The second party is the soviet managerial system which chose to use graphite tipped rods which were cheaper than their safer alternative. Graphite increases reactivity, so when the operator team presses the emergency stop button and all of the control rods (which are meant to reduce reactivity) are inserted into the nuclear reactor core, reactivity spikes to uncontrollable levels and an explosion occurs. What this means for software engineering is that both the managerial class and the operator class must understand the second order and chain reactive effects that occur inside of a software engineering project. Here is a simple effect everyone can get behind: A code base with no tests is cheaper to produce, but costs money in debugging. Less simple: Allocate no time to refactoring and reactivity increases, but the code base becomes unpleasant to work in. A code base is someone's work environment for 8 hours per day, every single day. An unpleasant code base will discourage senior engineers and they'll move to other projects or companies. Senior engineers reduce reactivity. Junior engineers replace them. Junior engineers increase reactivity. Reactivity tends towards explosion. How would you explain something like this to a new executive who has never written a line of code before in their life and whose time is so guarded that they will only ever speak to you (an operator) for 5 or so minutes at a time? They will never see inside of a control room, they don't know what IDE stands for.

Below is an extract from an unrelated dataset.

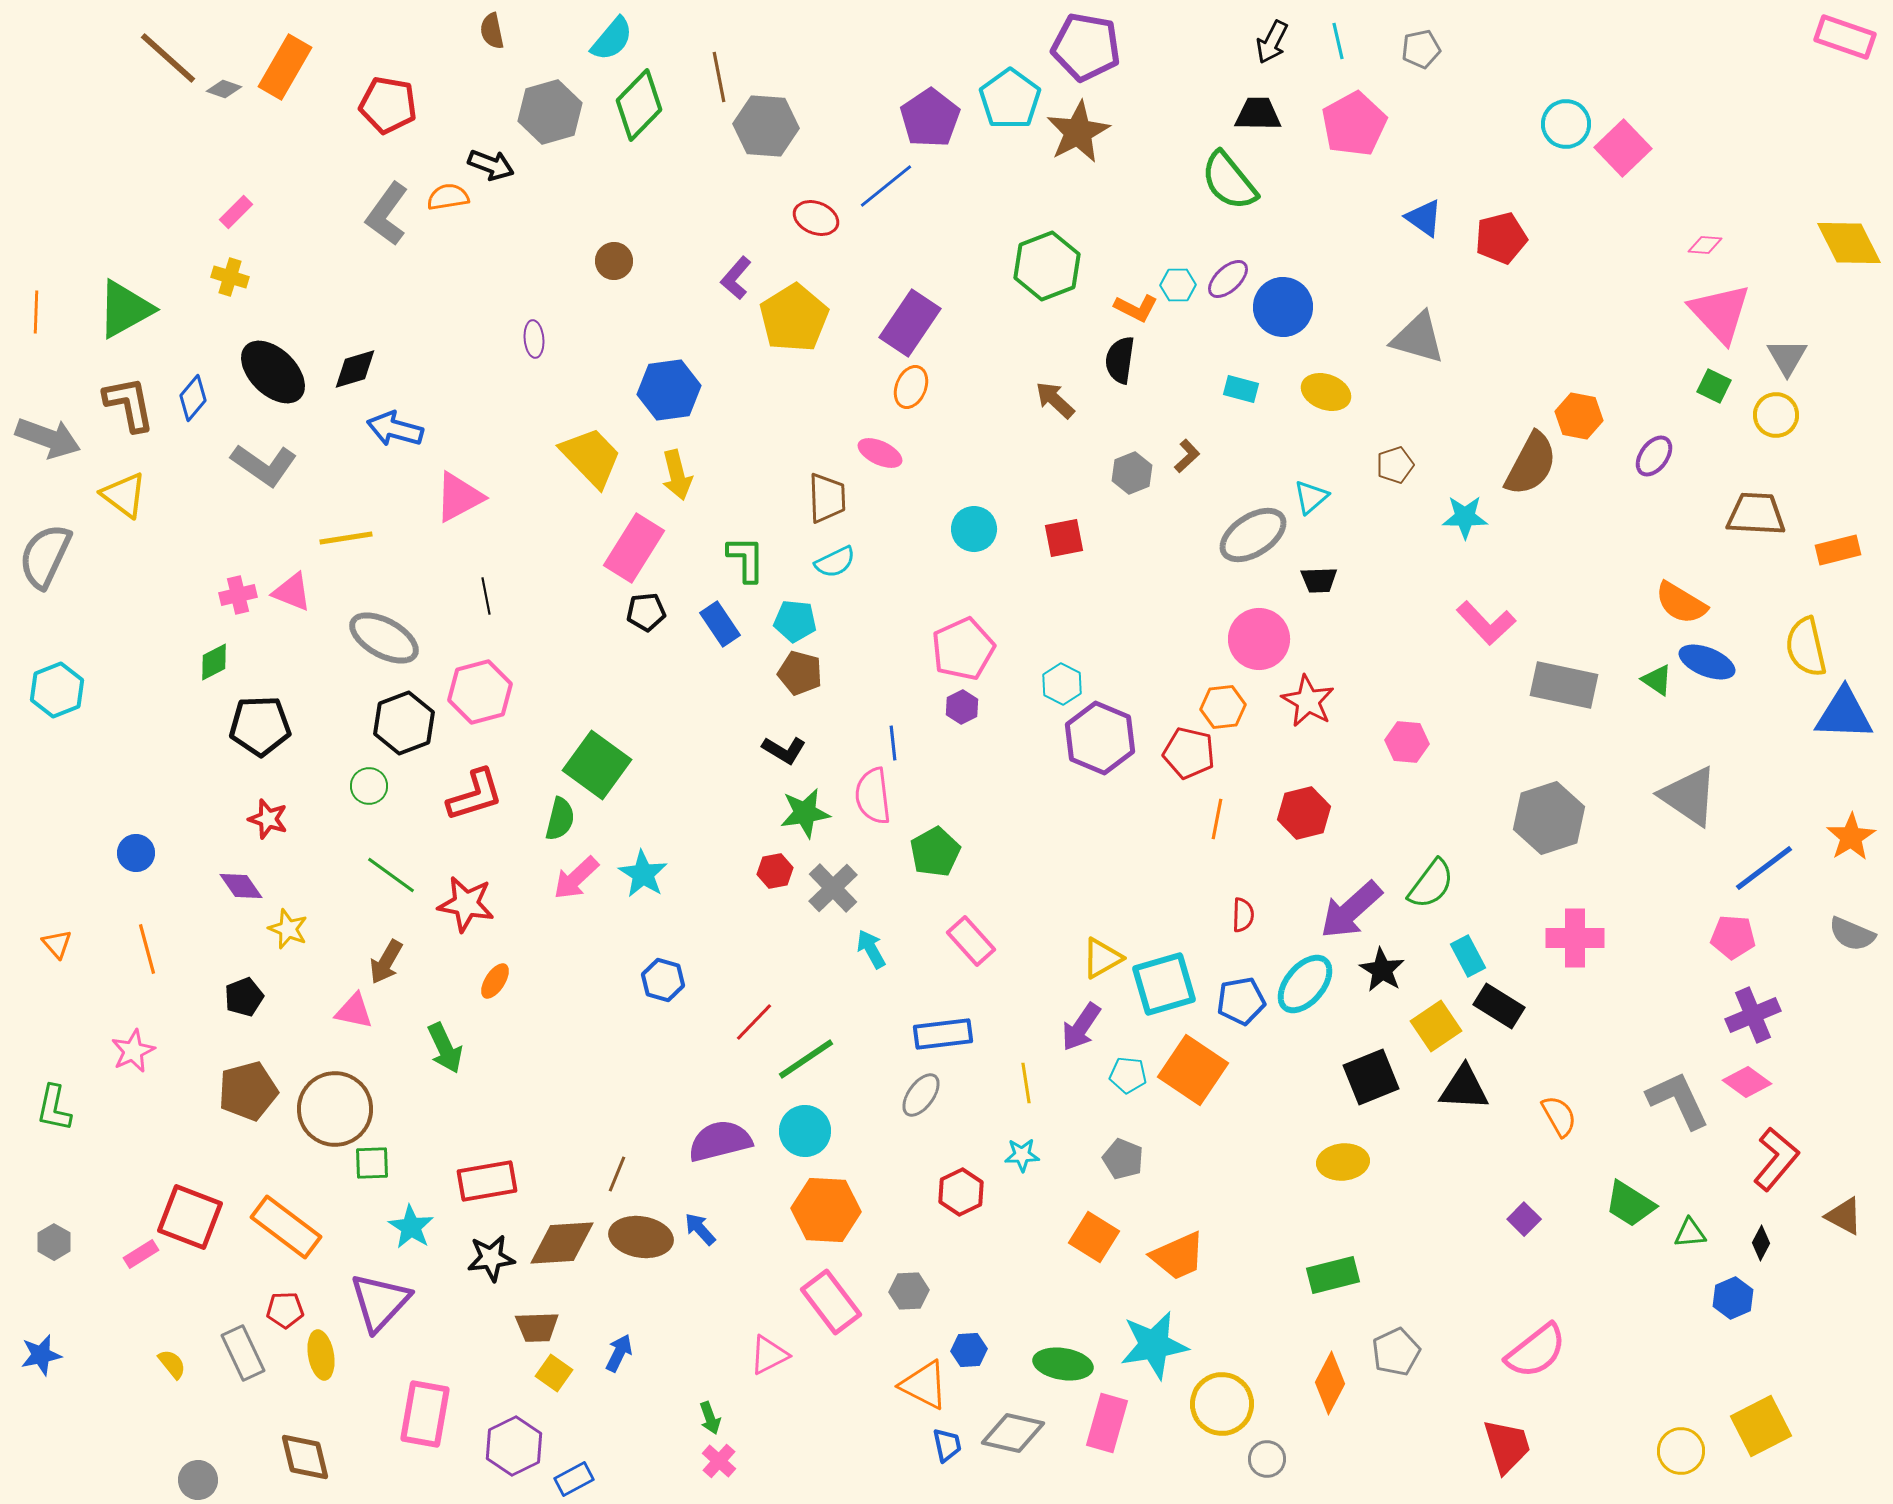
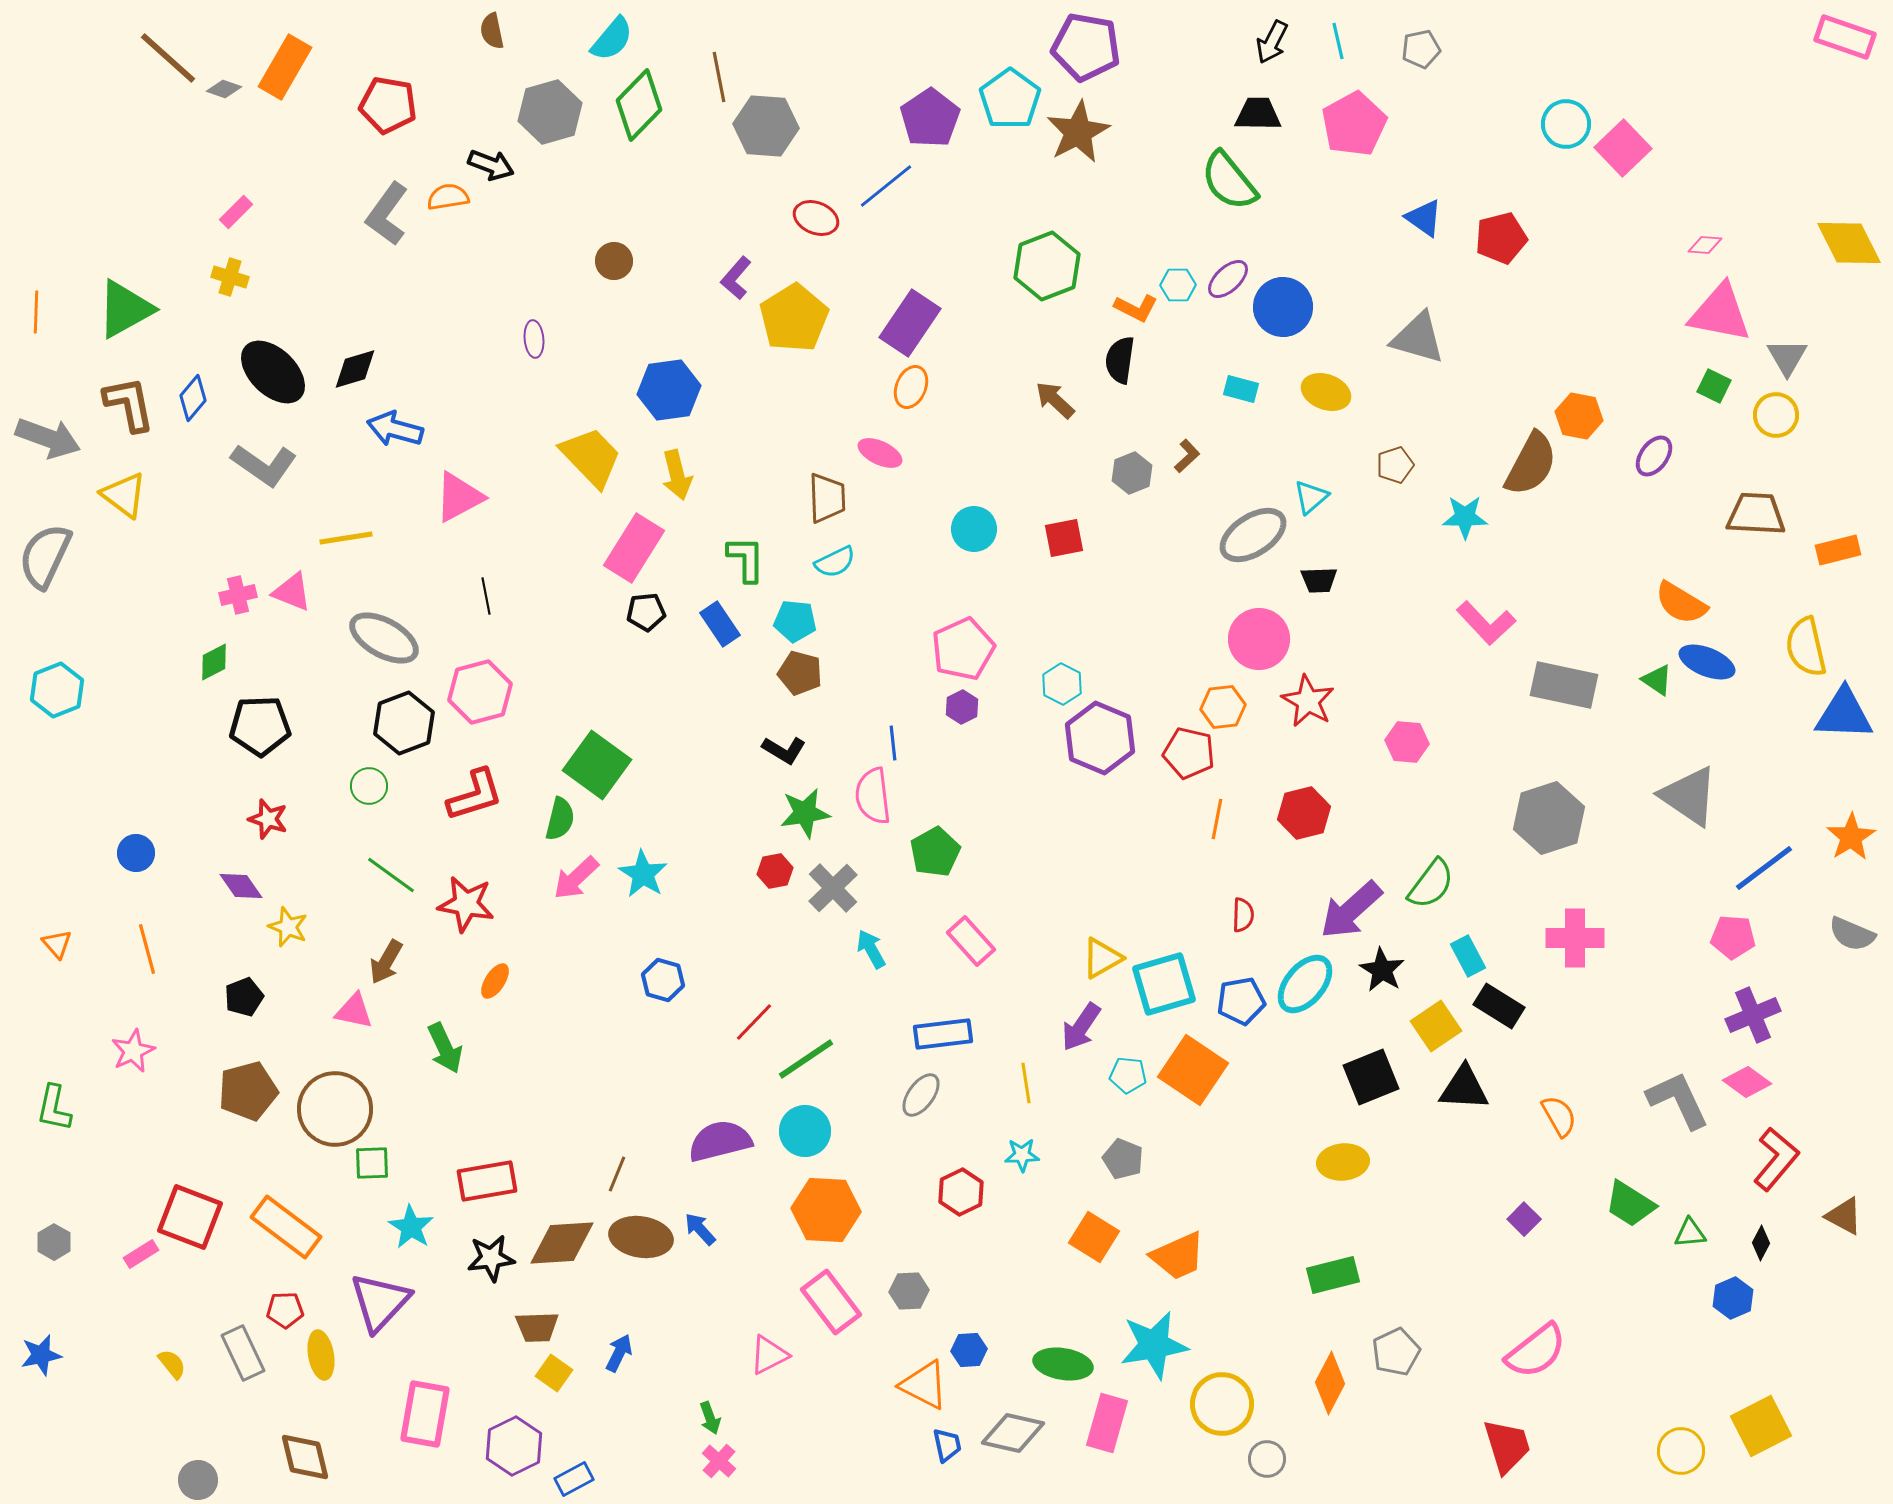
pink triangle at (1720, 313): rotated 36 degrees counterclockwise
yellow star at (288, 929): moved 2 px up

In the show, the operators can feel that something is wrong in the reactor, but against their instincts they follow the orders of their superiors. Their superiors follow the orders of their superiors as well, each of them more and more disconnected from the action that is occurring in the control room. I've been on both sides of this aisle in my career. I have felt the uneasiness of the operator in various software engineering positions I've held and I have also felt the top down pressure to increase revenue in product positions. There is no answer in the show to how to fix this issue, and you won't find any concrete answers in this blog post either. Operators, trust your instinct. If a feature takes a little longer to get out to get out right, then that's okay but it's a balance. If you don't have enough reactivity your product won't get users and you'll be out of a job no matter how perfect the code-base is, and remember, everything is context specific. A startup can handle more reactivity than an incumbent enterprise code-base. Managers, trust your operators. Hire good ones. Balance the number of seniors and juniors on your team. Remember, everything you do has second order and third order effects. Spend some time talking to your operators about those effects. It doesn't take a nuclear physicist to understand what is going on inside of a software project.